How to Childproof the Internetby ContributorUpdated September 15, 2017
Items you will need
Internet Access With Parental Controls
Protect your child from Internet dangers with these guidelines, as outlined by the National Crime Prevention Council.
Teach your children about things on the Internet that concern you (such as pornography, violence and hate sites) and tell them to notify you immediately if they encounter such material.
Draw clear guidelines so that children know it is not acceptable to give out personal information, agree to meet in person, or send personal photographs to anyone they meet online. Make sure they know never to respond to messages containing offensive or threatening language and to check with you before entering an online area that has special charges.
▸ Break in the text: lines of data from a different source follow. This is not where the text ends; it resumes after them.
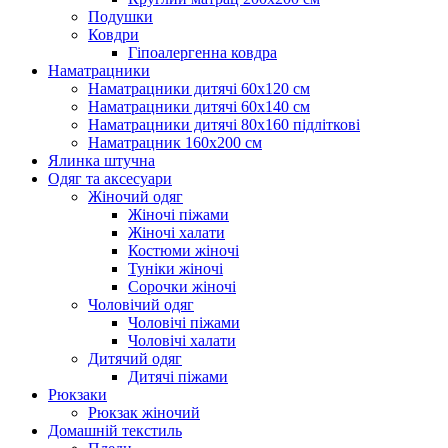
Подушки
Ковдри
Гіпоалергенна ковдра
Наматрацники
Наматрацники дитячі 60х120 см
Наматрацники дитячі 60х140 см
Наматрацники дитячі 80х160 підліткові
Наматрацник 160х200 см
Ялинка штучна
Одяг та аксесуари
Жіночий одяг
Жіночі піжами
Жіночі халати
Костюми жіночі
Туніки жіночі
Сорочки жіночі
Чоловічий одяг
Чоловічі піжами
Чоловічі халати
Дитячий одяг
Дитячі піжами
Рюкзаки
Рюкзак жіночий
Домашній текстиль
Take advantage of your Internet service provider's parental controls. These controls can block access to certain Web pages, chat rooms, newsgroups and other Internet resources that are not fit for children.
Purchase blocking software for your computer. These programs block access to certain objectionable sites and prevent children from disclosing personal information on the Internet.
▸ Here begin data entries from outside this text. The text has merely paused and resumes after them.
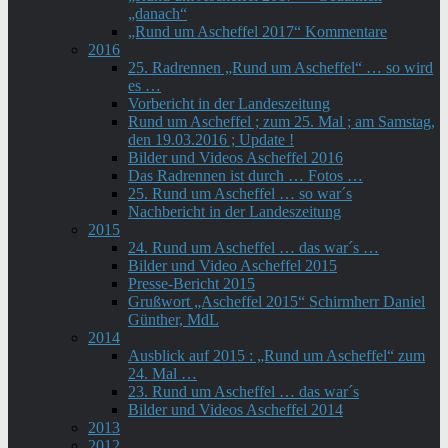
„danach“
„Rund um Ascheffel 2017“ Kommentare
2016
25. Radrennen „Rund um Ascheffel“ … so wird
es …
Vorbericht in der Landeszeitung
Rund um Ascheffel ; zum 25. Mal ; am Samstag,
den 19.03.2016 ; Update !
Bilder und Videos Ascheffel 2016
Das Radrennen ist durch … Fotos …
25. Rund um Ascheffel … so war´s
Nachbericht in der Landeszeitung
2015
24. Rund um Ascheffel … das war´s …
Bilder und Video Ascheffel 2015
Presse-Bericht 2015
Grußwort „Ascheffel 2015“ Schirmherr Daniel
Günther, MdL
2014
Ausblick auf 2015 : „Rund um Ascheffel“ zum
24. Mal …
23. Rund um Ascheffel … das war´s
Bilder und Videos Ascheffel 2014
2013
2012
Be aware of the amount of time your children spend online and monitor them occasionally to make sure they're using the Internet safely.
Make sure that your child's school has an acceptable use policy (AUP) for Internet access and that student Internet use is monitored by adults.
If a friend of your child has home Internet access, discuss Internet safety and rules with the friend's parents and find out whether the children will be monitored while online.
If children act defensive or nervous when asked about Internet activities or when you walk into the room while they're online, this could indicate they're doing something dangerous or forbidden. (On the other hand, they could just be exchanging silly messages with their friends. Use your own judgment.) If your child receives threats or pornography via e-mail or other Internet messages, save the offensive message and contact the sender's Internet service provider and your local law enforcement agency.